Lastly, we can also use **negative digits** as **indexes** when **slicing** or extracting **substrings**! What this does is it **parses** the characters **from the end**, not the beginning. Therefore, if we use **[-1]**, it will print the **_last_ character** of the **string**.

In [26]:
print(this_word[-1])

!


Now, going back to the **find()** function: what if the character we’re looking for is **NOT** in the substring? What the function will do is return **-1**. This is a **_constant_ return value** so we can use this as a checker through conditions!

In [6]:
if this_word.find("was") == -1:
   print("There’s no ‘was’ in the string!")

There’s no ‘was’ in the string!


Lastly, let’s proceed with string manipulation using the **replace()**, **strip()**, and **split()** functions!

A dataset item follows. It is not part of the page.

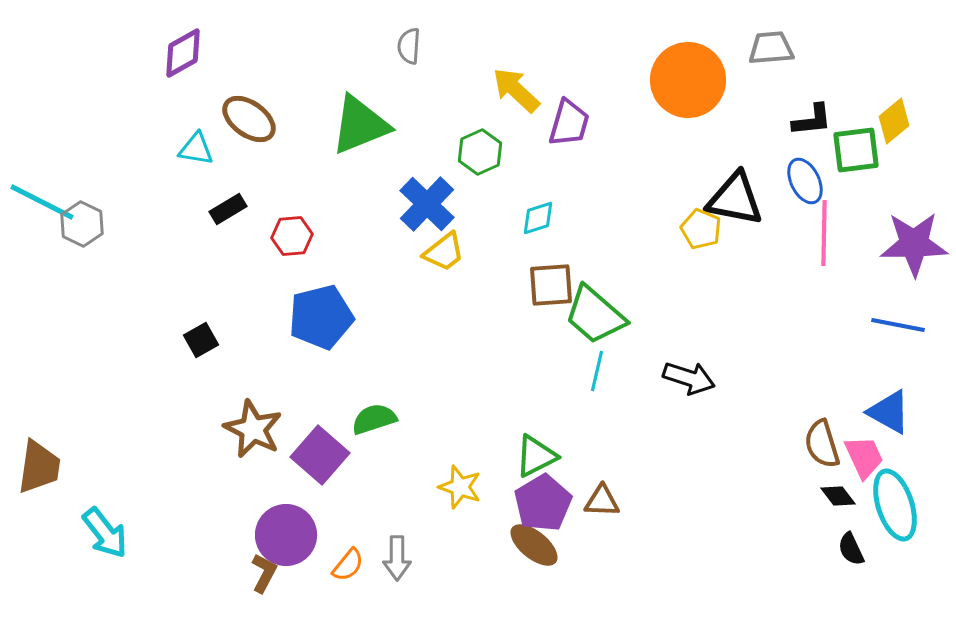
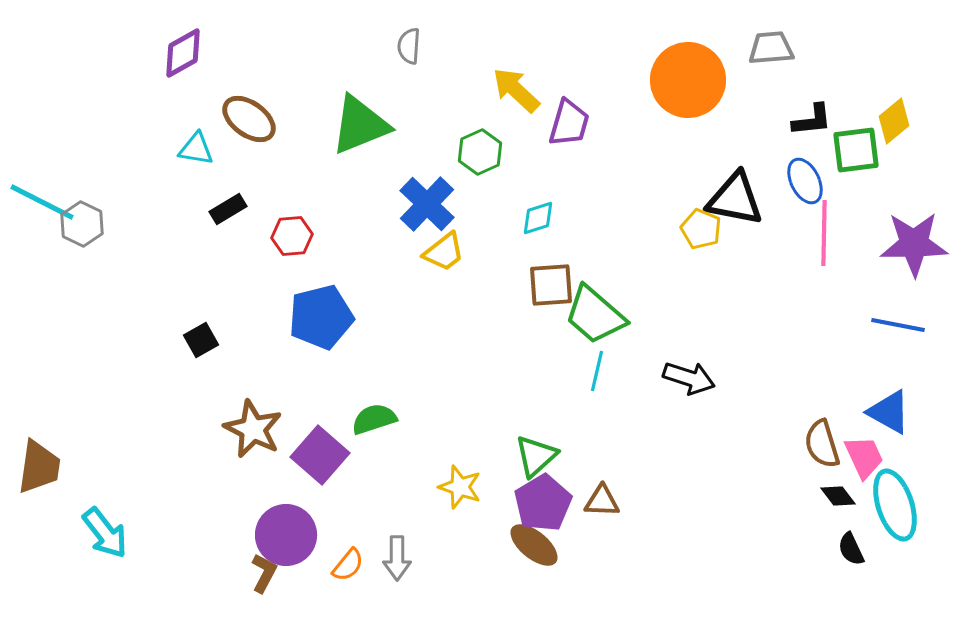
green triangle at (536, 456): rotated 15 degrees counterclockwise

Again, the function names are self-explanatory so let’s dive right into examples!

Using **replace()**, we can replace all occurrences of **“this”** with **“that”** in the **this_word** variable by passing the substring to replace, and the **new substring** _inside_ the **parentheses** of the **replace()** function.

In [10]:
print(this_word.replace("this", "that")) 

that is a sentence. that is another sentence!


Now, if we want to make this change **permanent**, since strings are **immutable**, we need to **reassign** the **value** to the **this_word** variable.

In [11]:
print(this_word)
this_word = this_word.replace("this", "that")
print(this_word)

this is a sentence. this is another sentence!
that is a sentence. that is another sentence!


The **strip()** function, on the other hand, helps us get rid of **trailing characters** or **whitespaces** whenever needed! This is particularly useful for file operations, which we’ll get into in a minute. For example, we have a variable named line with a lot of trailing whitespaces.

In [12]:
line = "     XX  This is a sentence with unnecessary whitespaces. XX                  "
line = line.strip()
print(line)

XX  This is a sentence with unnecessary whitespaces. XX


By using **strip()** _without_ a **parameter**, we were able to get rid of the **trailing whitespaces**. Now, let’s **remove** the **“XX”** markings at the beginning and end of the string by passing it to the **strip()** function as a **parameter**!

In [13]:
line = line.strip("XX").strip()
print(line)

This is a sentence with unnecessary whitespaces.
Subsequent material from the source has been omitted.